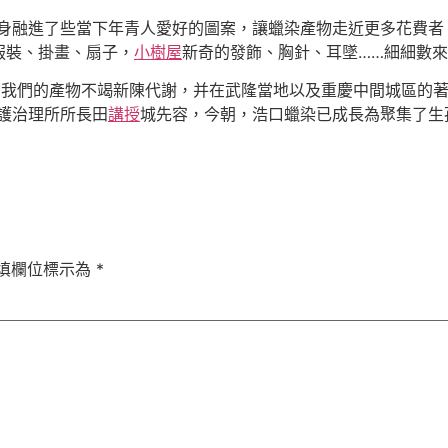
身融進了些當下年青人愛好的圖案，讓蠟染產物走近更多花費者
服裝、掛畫、扇子，
小樹屋
新奇的發飾、胸針、耳墜……細細數來
后，我們的產物不竭新陳代謝，并在武隆當地以及重慶中間城區的
護治理所所長田
講授
城先容，今朝，浩口蠟染已成長為聚集了生
填欄位標示為
*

________________________

> **ASSIGNED TASK**
I'd like every record transcribed exactly, with no pictures carried over.

> **EXERCISE RESULT**
身融進了些當下年青人愛好的圖案，讓蠟染產物走近更多花費者
服裝、掛畫、扇子，
小樹屋
新奇的發飾、胸針、耳墜……細細數來
后，我們的產物不竭新陳代謝，并在武隆當地以及重慶中間城區的
護治理所所長田
講授
城先容，今朝，浩口蠟染已成長為聚集了生
填欄位標示為
*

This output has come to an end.